I have a table in postgresql containing some cars +1000000 records:
+----+--------+------+---------+-----------+-------------+------------+------------+
| id | price | year | mileage | fuel_type | body_type | brand | model |
+----+--------+------+---------+-----------+-------------+------------+------------+
| 1 | 4894 | 2011 | 121842 | "Benzin" | "Sedan" | "Toyota" | "Yaris" |
| 2 | 4989 | 2012 | 33901 | "Benzin" | "Hatchback" | "Renault" | "Twingo" |
| 3 | 4990 | 2013 | 55105 | "Benzin" | "Hatchback" | "Renault" | "Twingo" |
| 3 | 5290 | 2013 | 20967 | "Benzin" | "Hatchback" | "Renault" | "Twingo" |
| 5 | 5594 | 2008 | 121281 | "Benzin" | "Hatchback" | "Mercedes" | "A170" |
| 6 | 4690 | 2012 | 71303 | "Benzin" | "Hatchback" | "Renault" | "Twingo" |
| 7 | 5290 | 2013 | 58300 | "Benzin" | "Hatchback" | "Renault" | "Twingo" |
| 8 | 5890 | 2013 | 35732 | "Benzin" | "Hatchback" | "Renault" | "Twingo" |
| 9 | 5990 | 2013 | 38777 | "Benzin" | "Hatchback" | "Renault" | "Twingo" |
| 10 | 6180 | 2013 | 69491 | "Benzin" | "Hatchback" | "VW" | "up!" |
| 11 | 6490 | 2012 | 72900 | "Benzin" | "Sedan" | "Renault" | "Clio III" |
| 12 | 6790 | 2012 | 49541 | "Benzin" | "Hatchback" | "Renault" | "Clio III" |
| 13 | 6790 | 2012 | 46377 | "Benzin" | "Hatchback" | "Renault" | "Clio III" |
| 14 | 6790 | 2012 | 45200 | "Benzin" | "Hatchback" | "Renault" | "Clio III" |
| 15 | 6894 | 2007 | 108840 | "Benzin" | "Sedan" | "VW" | "Golf V" |
| 16 | 6990 | 2009 | 54200 | "Benzin" | "Sedan" | "Renault" | "Mégane" |
| 17 | 6990 | 2012 | 40652 | "Benzin" | "Hatchback" | "Renault" | "Clio III" |
| 18 | 6990 | 2012 | 38080 | "Benzin" | "Sedan" | "Renault" | "Clio III" |
| 19 | 7290 | 2012 | 28600 | "Benzin" | "Hatchback" | "Renault" | "Clio III" |
| 20 | 7290 | 2013 | 52800 | "Benzin" | "Hatchback" | "Renault" | "Twingo" |
+----+--------+------+---------+-----------+-------------+------------+------------+
I would like to create a recommendation engine, that can return the 20 most "similar" matches based on some varying criteria e.g.

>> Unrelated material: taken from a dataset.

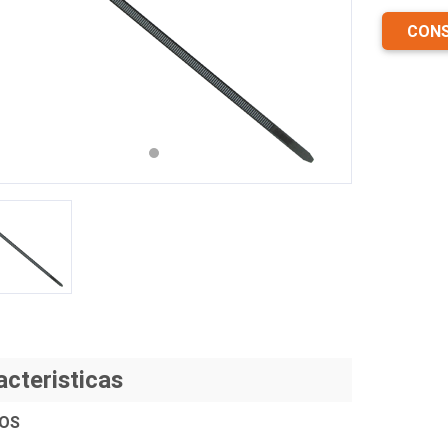
CONS
revious
Next
acteristicas
OS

When a user does a search for: brand = 'Renault' AND price < 60000 AND year > 2010
, I want to present, outside the search result some other, more loose results with other cars, that is similar, but doesn't necessarily match all the search criteria exact.
I have tried making some rule based code in ruby, that does something like:
- If you search by a 'Renault Clio' we then ´Renault Twingo´ is a close match too
- If you have max price of 8000 then order by those closest to that
- etc. etc.
Based on this code, I generate an SQL query with where and order by clauses.

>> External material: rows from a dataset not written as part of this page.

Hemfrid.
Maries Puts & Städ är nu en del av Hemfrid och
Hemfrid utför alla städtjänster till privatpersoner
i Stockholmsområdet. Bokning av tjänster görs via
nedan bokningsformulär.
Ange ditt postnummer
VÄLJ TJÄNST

The problem however is, that things get's huge, as I have like 20 different columns I would like to optionally take into consideration, base on the initial criteria. Also I want the recommendation to be backward compatible in the sense that I don't want to just do a simple filtering (WHERE
) query, that in cases might end up returning zero matches. Instead I want it do something similar to when you use text similarity algorithms, where you can compare one phrase to all and get a comparison score for all of them which you can then sort by.
I'm super puzzled about how I could implement this, in an approach this is NOT defining 1000 rules and if/then statements to generate an SQL query. Is there some other technique I could use, or maybe another technology than postgresql?